Les demandes des élus locaux n'ont pas toutes été prises en compte. Quid des engagements financiers de l'État et de la maîtrise d'ouvrage ? Une convention suffira-t-elle ? Le partage de la maîtrise d'ouvrage pose des problèmes. Le Stif devra avoir la maîtrise d'ouvrage du prolongement de la ligne 14 et d'un tronçon de la future rocade. Il faudra aussi sécuriser le rôle du Stif comme autorité organisatrice de transport. C'est à lui que revient d'assurer la cohérence du futur réseau. (Applaudissements sur les bancs socialistes)

M. Maurice Leroy, ministre de la ville.  - Je réaffirme devant vous que le rôle du Stif comme autorité organisatrice n'est pas remis en cause. La loi du 3 juin 2010 ne touche pas à ses prérogatives.

L'accord du 26 janvier 2011 réaffirme le souci d'un maintien du Stif dans la réalisation de la rocade du Grand Paris. La maîtrise d'ouvrage du prolongement de la ligne 14 sera bien confiée au Stif. Je suis prêt à examiner toutes les voies conventionnelles et réglementaires possibles pour concrétiser cette association. Si ces moyens ne suffisent pas, nous pourrons envisager une modification du code des transports.
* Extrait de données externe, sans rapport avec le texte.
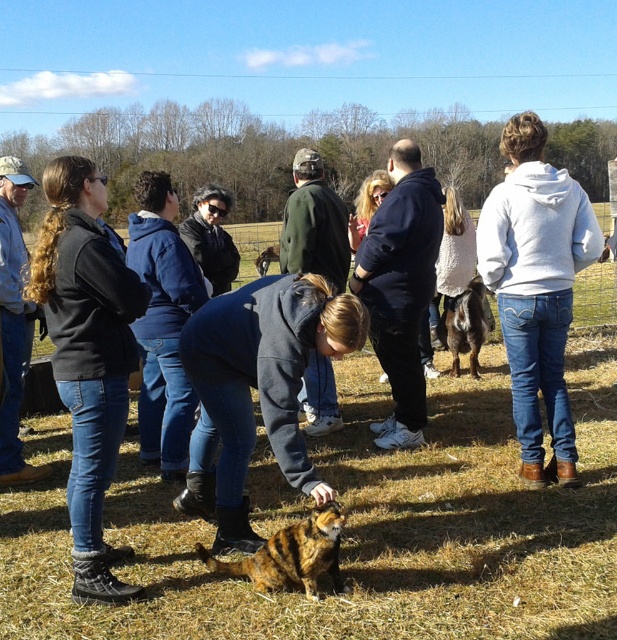 You are a photographer trying to capture a photo of the striped fur cat at center and the blonde hair at center. Which one should you focus on first if you want to ensure both are in the frame without moving the camera?

The striped fur cat at center is smaller than the blonde hair at center, so you should focus on the larger object first, which is the blonde hair at center, to ensure proper framing.

You are standing in the grassy field and see the white hoodie at upper right and the dark blue hoodie at center. Which hoodie is positioned to the right side of the other?

The white hoodie at upper right is positioned to the right of the dark blue hoodie at center.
L'engagement est clair.

Mme Nicole Bricq.  - Nous poursuivrons ce dialogue demain à l'occasion de l'examen de notre proposition de loi : nous progressons puisque vous évoquez une convention mais une loi aurait été préférable. Le conseil de surveillance de la SGP va déterminer le nombre de gares mais l'État y est majoritaire. Nous restons donc sur notre faim. En ce qui concerne la maîtrise d'ouvrage : quand on paye, on y a droit !
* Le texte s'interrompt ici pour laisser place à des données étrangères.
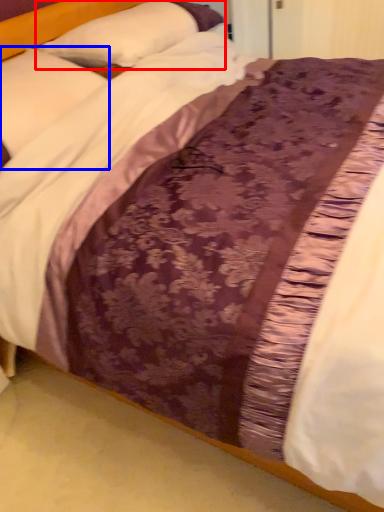 Question: Which of the following is the farthest to the observer, pillow (highlighted by a red box) or pillow (highlighted by a blue box)?

Choices:
 (A) pillow
 (B) pillow

Answer: (A) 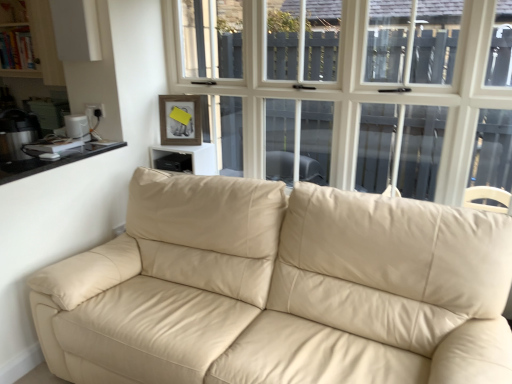 Question: From the image's perspective, is beige leather couch at center located above or below black glass counter top at left?

Choices:
 (A) below
 (B) above

Answer: (A)

Question: Is beige leather couch at center in front of or behind black glass counter top at left in the image?

Choices:
 (A) front
 (B) behind

Answer: (A)

Question: Based on their relative distances, which object is farther from the black glass counter top at left?

Choices:
 (A) white plastic toaster at left, which is the 1th appliance in right-to-left order
 (B) metallic silver kettle at left, arranged as the 1th appliance when viewed from the left
 (C) black plastic speaker at upper center
 (D) beige leather couch at center

Answer: (D)

Question: Which is nearer to the metallic silver kettle at left, the second appliance when ordered from right to left?

Choices:
 (A) black glass counter top at left
 (B) beige leather couch at center
 (C) white plastic toaster at left, the second appliance when ordered from left to right
 (D) black plastic speaker at upper center

Answer: (A) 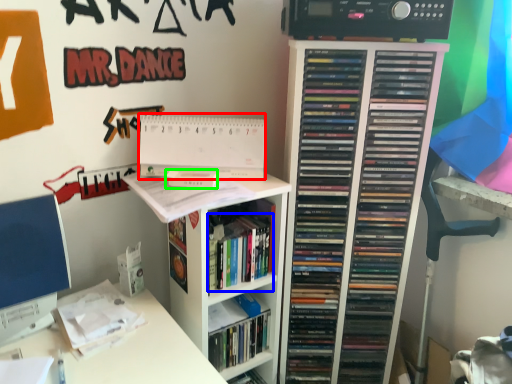 Question: Which object is positioned closest to paperback book (highlighted by a red box)? Select from book (highlighted by a blue box) and paperback book (highlighted by a green box).

Choices:
 (A) book
 (B) paperback book

Answer: (B)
M. Bernard Vera.  - Le débat public sur le Grand Paris a mobilisé de nombreux citoyens.

Le 26 janvier, un protocole d'accord a été signé sur le projet rebaptisé Grand Paris express. Mais l'orientation libérale demeure et la compétition entre les territoires est organisée.

Le financement est incertain. Sur 33 milliards, 11,9 milliards sont mobilisés pour le plan de mobilisation des transports. Sur les 20 milliards du Grand Paris express, la moitié seulement est garantie : les collectivités et les usagers seront mis à contribution. Les populations modestes vont être encore plus repoussées à la périphérie de l'Ile-de-France.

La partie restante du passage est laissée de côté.